Avoid copy & paste (or modularizing your code)

I understand better than anybody that when you sit down to write code the first thing you have to do is just make it work. While you’re doing that, copy and paste all you want! Until you have something that works, there’s nothing worth using in the future anyway. As an example we’ll take some secchi depth data from a two lakes near Halifax, Nova Scotia and plot it.

sddata <- read.delim("secchi_depth_data.txt")

# get first lake data
firstlakedata <- sddata[sddata$lake=="First Lake",]

# get second lake data
secondlakedata <- sddata[sddata$lake=="Second Lake",]

# plot first lake data
plot(firstlakedata$date, firstlakedata$sd, pch=18, xlab="Date", 
     ylab="Secchi Depth")
title("First Lake Secchi Depth")

# plot second lake data
plot(secondlakedata$date, secondlakedata$sd, pch=18, xlab="Date", 
     ylab="Secchi Depth")
title("Second Lake Secchi Depth")

You’ll notice that in plotting the data for both lakes, the code to plot the first lake is the same as the code to plot the second (only the name of the lake is different).
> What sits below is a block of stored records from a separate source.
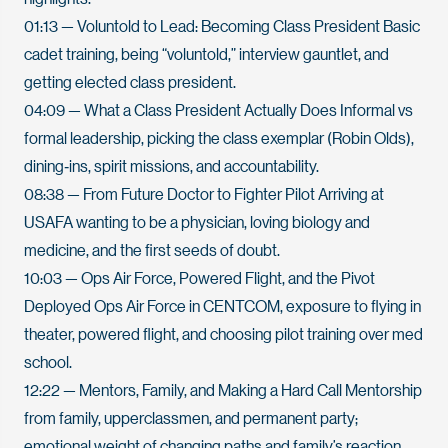
01:13
— Voluntold to Lead: Becoming Class President Basic
cadet training, being “voluntold,” interview gauntlet, and
getting elected class president.
04:09
— What a Class President Actually Does Informal vs
formal leadership, picking the class exemplar (Robin Olds),
dining‑ins, spirit missions, and accountability.
08:38
— From Future Doctor to Fighter Pilot Arriving at
USAFA wanting to be a physician, loving biology and
medicine, and the first seeds of doubt.
10:03
— Ops Air Force, Powered Flight, and the Pivot
Deployed Ops Air Force in CENTCOM, exposure to flying in
theater, powered flight, and choosing pilot training over med
school.
12:22
— Mentors, Family, and Making a Hard Call Mentorship
from family, upperclassmen, and permanent party;
emotional weight of changing paths and family’s reaction.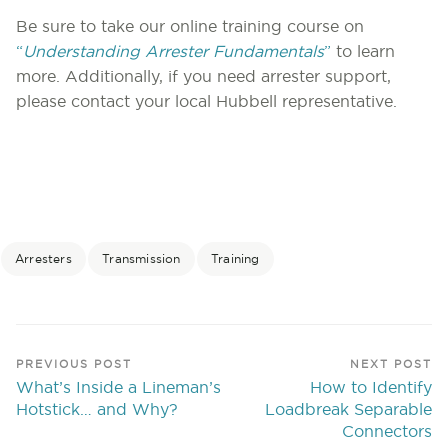
Be sure to take our online training course on
“
Understanding Arrester Fundamentals
”
to learn
more. Additionally, if you need arrester support,
please contact your local Hubbell representative.
Arresters
Transmission
Training
PREVIOUS POST
NEXT POST
What’s Inside a Lineman’s
How to Identify
Hotstick… and Why?
Loadbreak Separable
Connectors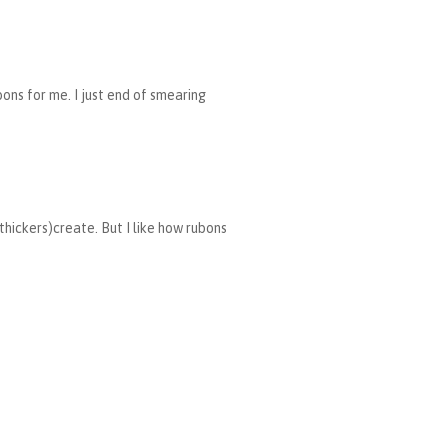
bons for me. I just end of smearing
 thickers)create. But I like how rubons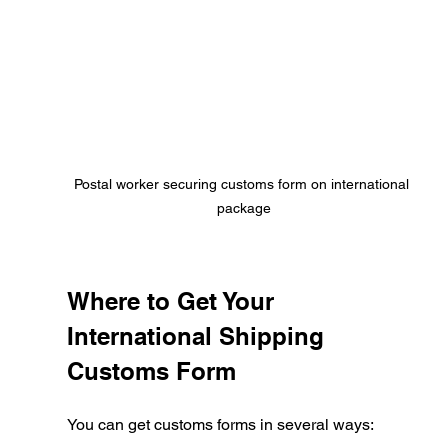
Postal worker securing customs form on international 
package
Where to Get Your 
International Shipping 
Customs Form
You can get customs forms in several ways: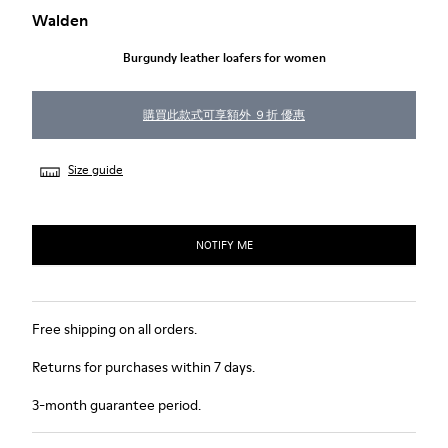
Walden
Burgundy leather loafers for women
購買此款式可享額外 ９折 優惠
Size guide
NOTIFY ME
Free shipping on all orders.
Returns for purchases within 7 days.
3-month guarantee period.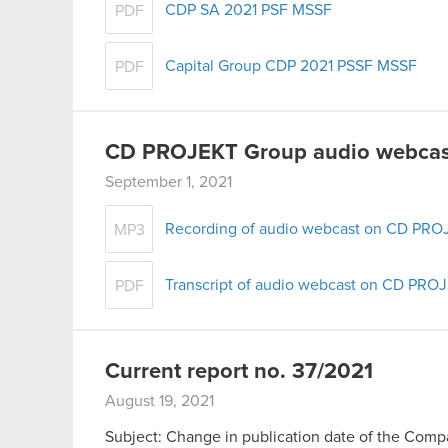
CDP SA 2021 PSF MSSF
PDF
Capital Group CDP 2021 PSSF MSSF
PDF
CD PROJEKT Group audio webcast
September 1, 2021
Recording of audio webcast on CD PROJ
MP3
Transcript of audio webcast on CD PROJ
PDF
Current report no. 37/2021
August 19, 2021
Subject: Change in publication date of the Compan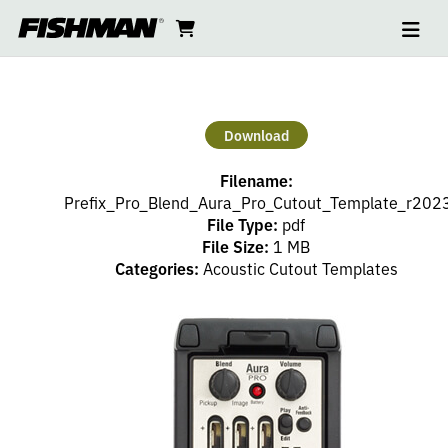
Ope
AURA
skip
cart
go
to
navi
content
to
PRO/PREFIX
cart
PRO/PREFIX
Download
PRO
Filename:
BLEND
Prefix_Pro_Blend_Aura_Pro_Cutout_Template_r2023
File Type:
pdf
File Size:
1 MB
CUTOUT
Categories:
Acoustic Cutout Templates
TEMPLATE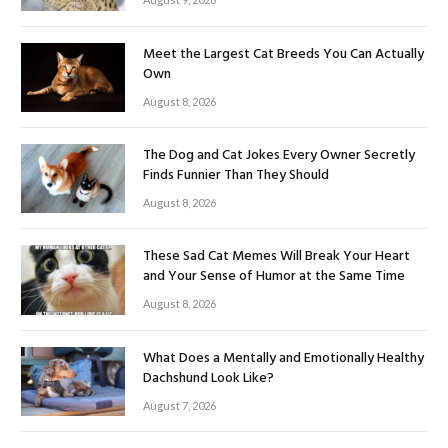
Meet the Largest Cat Breeds You Can Actually
Own
August 8, 2026
The Dog and Cat Jokes Every Owner Secretly
Finds Funnier Than They Should
August 8, 2026
These Sad Cat Memes Will Break Your Heart
and Your Sense of Humor at the Same Time
August 8, 2026
What Does a Mentally and Emotionally Healthy
Dachshund Look Like?
August 7, 2026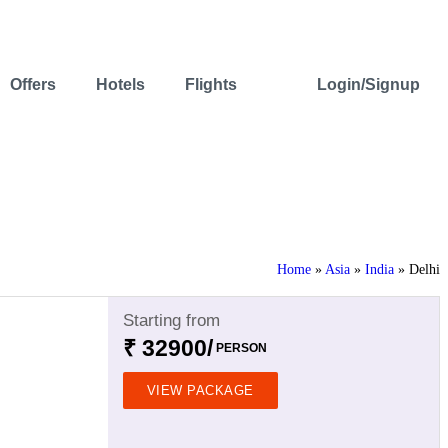
Offers
Hotels
Flights
Login/Signup
Home
»
Asia
»
India
»
Delhi
Starting from
₹ 32900/
PERSON
VIEW PACKAGE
This bad for a few reasons: every time I change the code to plot the data for one lake I have to make a nearly identical change in some other line of code. Not only is this time consuming (imagine if you had 30 lakes), it’s a great way to introduce errors into your project. The reason you can tell immediately that this was a bad move: I had to copy and paste my code, then change it slightly. Any time you run into this problem, make a function.

sddata <- read.delim("secchi_depth_data.txt")

# define function to plot data
plot_secchi_depths <- function(lakename) {
  lakedata <- sddata[sddata$lake==lakename,]
  plot(lakedata$date, lakedata$sd, pch=18, xlab="Date", 
       ylab="Secchi Depth")
  title(paste(lakename, "Secchi Depth"))
}

# call function with both lake names
plot_secchi_depths("First Lake")
plot_secchi_depths("Second Lake")

With two lakes it doesn’t make much of a difference, but it saves a whole lot of work the more times you have to copy and paste something. What if you wanted to change the title of each plot? It’s a simple example, but you can see how we’re working towards code that can easily be reused as opposed to code specific to your project.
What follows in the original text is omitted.